→ **EXERCISE**: Return the lines below in which the string "Работа" occurs.

→ **TASK MATERIAL**:
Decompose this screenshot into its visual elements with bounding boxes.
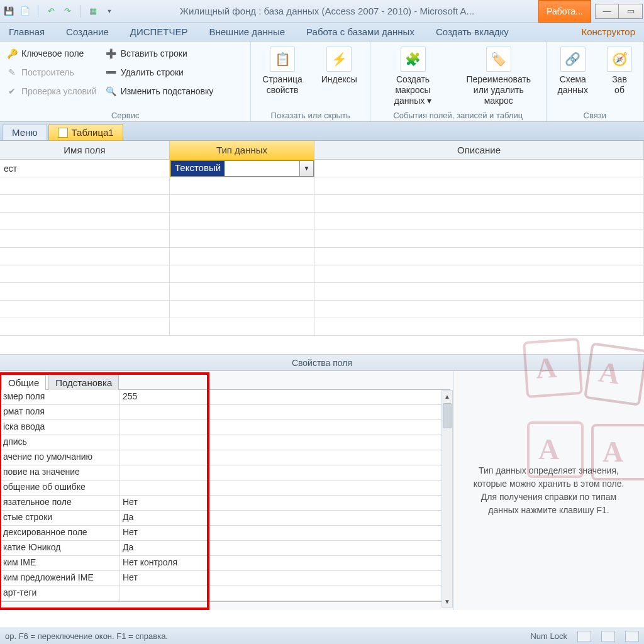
empty-row[interactable]: [0, 177, 644, 195]
property-row[interactable]: дпись: [1, 435, 450, 450]
relationships-icon: 🔗: [560, 47, 586, 72]
field-name-cell[interactable]: ест: [0, 160, 170, 177]
property-row[interactable]: общение об ошибке: [1, 480, 450, 496]
property-value[interactable]: [120, 480, 450, 495]
property-row[interactable]: арт-теги: [1, 586, 450, 601]
empty-row[interactable]: [0, 195, 644, 213]
table-icon: [58, 128, 68, 138]
property-label: повие на значение: [1, 465, 120, 480]
property-help-text: Тип данных определяет значения, которые …: [453, 371, 644, 610]
primary-key-button[interactable]: 🔑 Ключевое поле: [5, 45, 98, 62]
builder-button[interactable]: ✎ Построитель: [5, 64, 98, 80]
rename-delete-macro-button[interactable]: 🏷️ Переименоватьили удалить макрос: [457, 44, 541, 106]
property-row[interactable]: іска ввода: [1, 420, 450, 435]
chevron-down-icon[interactable]: ▼: [299, 161, 313, 176]
relationships-button[interactable]: 🔗 Схемаданных: [552, 44, 594, 96]
scroll-thumb[interactable]: [443, 403, 452, 428]
doc-tab-menu[interactable]: Меню: [3, 124, 47, 140]
description-cell[interactable]: [314, 160, 644, 177]
doc-tab-menu-label: Меню: [12, 127, 38, 138]
macro-rename-icon: 🏷️: [486, 47, 511, 72]
tab-create[interactable]: Создание: [60, 24, 115, 41]
datasheet-icon[interactable]: ▦: [87, 5, 99, 18]
scroll-up-icon[interactable]: ▲: [442, 391, 452, 402]
property-value[interactable]: Нет: [120, 526, 450, 540]
view-other-button[interactable]: [625, 631, 639, 642]
maximize-button[interactable]: ▭: [619, 4, 643, 19]
group-relationships-label: Связи: [547, 111, 643, 120]
empty-row[interactable]: [0, 301, 644, 318]
property-value[interactable]: Да: [120, 511, 450, 525]
doc-tab-table1[interactable]: Таблица1: [48, 124, 123, 140]
property-value[interactable]: [120, 405, 450, 419]
data-type-cell[interactable]: Текстовый ▼: [170, 160, 314, 177]
modify-lookup-button[interactable]: 🔍 Изменить подстановку: [104, 83, 215, 99]
tab-home[interactable]: Главная: [3, 24, 51, 41]
check-icon: ✔: [6, 86, 18, 97]
empty-row[interactable]: [0, 283, 644, 301]
field-row[interactable]: ест Текстовый ▼: [0, 160, 644, 177]
data-type-dropdown[interactable]: Текстовый ▼: [170, 160, 314, 177]
delete-rows-button[interactable]: ➖ Удалить строки: [104, 64, 215, 80]
properties-scrollbar[interactable]: ▲ ▼: [441, 390, 453, 608]
property-value[interactable]: Нет контроля: [120, 556, 450, 570]
property-sheet-button[interactable]: 📋 Страницасвойств: [256, 44, 308, 96]
property-row[interactable]: ачение по умолчанию: [1, 450, 450, 465]
table-design-grid: Имя поля Тип данных Описание ест Текстов…: [0, 141, 644, 355]
header-field-name[interactable]: Имя поля: [0, 141, 170, 159]
property-value[interactable]: [120, 435, 450, 450]
property-row[interactable]: змер поля255: [1, 390, 450, 405]
empty-row[interactable]: [0, 248, 644, 265]
property-label: ким предложений IME: [1, 571, 120, 586]
property-value[interactable]: [120, 465, 450, 480]
contextual-tab-chip[interactable]: Работа...: [538, 0, 591, 23]
header-data-type[interactable]: Тип данных: [170, 141, 314, 159]
scroll-down-icon[interactable]: ▼: [442, 596, 452, 607]
property-label: іска ввода: [1, 420, 120, 435]
tab-dispatcher[interactable]: ДИСПЕТЧЕР: [124, 24, 194, 41]
tab-lookup[interactable]: Подстановка: [48, 375, 119, 390]
minimize-button[interactable]: —: [595, 4, 619, 19]
empty-row[interactable]: [0, 265, 644, 283]
header-description[interactable]: Описание: [314, 141, 644, 159]
test-rules-button[interactable]: ✔ Проверка условий: [5, 83, 98, 99]
property-row[interactable]: ким предложений IMEНет: [1, 571, 450, 586]
property-value[interactable]: Да: [120, 541, 450, 555]
property-value[interactable]: Нет: [120, 571, 450, 586]
property-row[interactable]: дексированное полеНет: [1, 526, 450, 541]
quick-access-toolbar: 💾 📄 ↶ ↷ ▦ ▼: [0, 5, 116, 18]
group-events-label: События полей, записей и таблиц: [370, 111, 546, 120]
empty-row[interactable]: [0, 230, 644, 248]
save-icon[interactable]: 💾: [3, 5, 15, 18]
property-row[interactable]: рмат поля: [1, 405, 450, 420]
view-design-button[interactable]: [601, 631, 615, 642]
property-value[interactable]: [120, 586, 450, 601]
create-data-macros-button[interactable]: 🧩 Создать макросыданных ▾: [375, 44, 450, 106]
property-row[interactable]: повие на значение: [1, 465, 450, 480]
tab-database-tools[interactable]: Работа с базами данных: [300, 24, 421, 41]
empty-row[interactable]: [0, 318, 644, 336]
copy-icon[interactable]: 📄: [19, 5, 31, 18]
tab-design-constructor[interactable]: Конструктор: [572, 24, 644, 41]
property-row[interactable]: катие ЮникодДа: [1, 541, 450, 556]
tab-create-tab[interactable]: Создать вкладку: [430, 24, 515, 41]
property-value[interactable]: [120, 420, 450, 435]
empty-row[interactable]: [0, 213, 644, 230]
insert-rows-button[interactable]: ➕ Вставить строки: [104, 45, 215, 62]
view-datasheet-button[interactable]: [577, 631, 591, 642]
field-properties-header: Свойства поля: [0, 355, 644, 371]
undo-icon[interactable]: ↶: [45, 5, 57, 18]
property-value[interactable]: Нет: [120, 496, 450, 510]
customize-qat-icon[interactable]: ▼: [103, 5, 116, 18]
property-value[interactable]: [120, 450, 450, 465]
indexes-button[interactable]: ⚡ Индексы: [315, 44, 364, 96]
object-dependencies-button[interactable]: 🧭 Завоб: [601, 44, 638, 96]
tab-external-data[interactable]: Внешние данные: [203, 24, 291, 41]
property-row[interactable]: стые строкиДа: [1, 511, 450, 526]
redo-icon[interactable]: ↷: [61, 5, 74, 18]
property-row[interactable]: ким IMEНет контроля: [1, 556, 450, 571]
property-row[interactable]: язательное полеНет: [1, 496, 450, 511]
property-value[interactable]: 255: [120, 390, 450, 404]
tab-general[interactable]: Общие: [1, 375, 46, 390]
group-service-label: Сервис: [0, 111, 250, 120]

→ **ANSWER TO THE PROBLEM**:
contextual-tab-chip[interactable]: Работа...: [538, 0, 591, 23]
tab-database-tools[interactable]: Работа с базами данных: [300, 24, 421, 41]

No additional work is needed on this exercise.